The Shape of Data

December 31, 2019

Matthew Zabka, Post-Doc

Hello, dear readers! As one of Laber Labs' newest members, allow me to introduce myself. My name is Matt Zabka, but most in the lab call me Zabka. As I do in most of my introductions and first dates, allow me to ask the following question: do you spend enough time thinking about shapes?

I’m not talking about shapes you can see, which lie in two or three dimensions. Honestly, if you’re spending a lot of time thinking about squares and trapezoids, you need to step back and reevaluate your life priorities. No, I’m talking about the shapes you cannot see: high-dimensional shapes.

Very heuristically, the study of shapes is called topology, and it turns out that this branch of mathematics can be applied to data analysis.
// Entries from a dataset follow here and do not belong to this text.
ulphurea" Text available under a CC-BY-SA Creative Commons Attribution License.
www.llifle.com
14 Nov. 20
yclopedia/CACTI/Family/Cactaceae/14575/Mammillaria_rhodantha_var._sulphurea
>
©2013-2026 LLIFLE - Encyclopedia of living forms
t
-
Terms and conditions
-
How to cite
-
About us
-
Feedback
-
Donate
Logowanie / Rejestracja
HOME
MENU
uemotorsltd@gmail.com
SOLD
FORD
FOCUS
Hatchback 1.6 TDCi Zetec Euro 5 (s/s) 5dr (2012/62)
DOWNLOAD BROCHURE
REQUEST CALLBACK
This field is called topological data analysis, and this is the area in which I earned my PhD.

Now, if you’re a keen reader—and all readers of the Laber Labs blog are, except my ex-girlfriends—you might ask yourself whether data in high dimensions can have shape at all. After all, does it even make sense to talk about a shape like a circle in four dimensions?
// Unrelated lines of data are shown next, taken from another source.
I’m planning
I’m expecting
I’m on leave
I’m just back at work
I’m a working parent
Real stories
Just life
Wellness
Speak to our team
The answer is yes, but even more surprisingly there are many shapes that exist in higher dimensions that cannot exist in lower dimensions that we can see. Perhaps the easiest examples of such shapes are higher-dimensional spheres. In d-dimensions, a d-1-dimensional sphere of radius r is the set of all points that are of distance r from a fixed center point. It is easy to verify that this definition corresponds to a circle in two-dimensional space and a (two-dimensional) sphere in three-dimensional space.

A branch of algebraic topology called homology is very good at detecting spheres. In data analysis, one can employ homology and a method similar to hierarchical clustering to answer—for example—whether high-dimensional data lie on spheres. This branch of data analysis is called persistence homology, and there has been significant progress in understanding this branch of mathematics over the past 15 years.

There are also higher-dimensional shapes that are extremely complex. Understanding how shapes in higher dimensions can twist or invert themselves is very difficult, but if data in higher dimensions lie on such a shape, it could be of interest to an analyst.

While homology is good at detecting spheres, it does not detect complexities of higher-dimensional shapes. Fortunately, there are tools from algebraic topology to analyze such complexities. One such tool is the Steenrod Squares, which are examples of cohomology operations.

These tools have not yet been applied to data. In my short time at Laber Labs, Khuzaima Hameed and I have started a project to analyze the Steenrod squares on topological spaces generated by data. Once Khuzaima and I review the necessary algebraic topology, our investigation will begin with observing under what conditions on the distribution of random data we can see non-trivial Steenrod squares. Keep reading our blog for updates on this project!

Matt is a Post-Doc in Laber Labs. His research interests lie in topological data analysis and random topological spaces. We thought this was a great opportunity to get to know our newest group member better, so we asked him a probing question!

• Suppose you were visited by the Angel of Death and told that you had a week to live but before you bid adieu to your delightful existence on earth you were being given the opportunity to either go back in time to change something (which could change the course of history) or go into the future to effect change, which would you choose, why, and what would you change.

I would rather effect change in the future. If I could look into the future and see what would go wrong without changes in the present, I could work hard to try to fix things. Or, depending on the future problem, maybe I'd decide I couldn't do anything about it and just start partying a lot?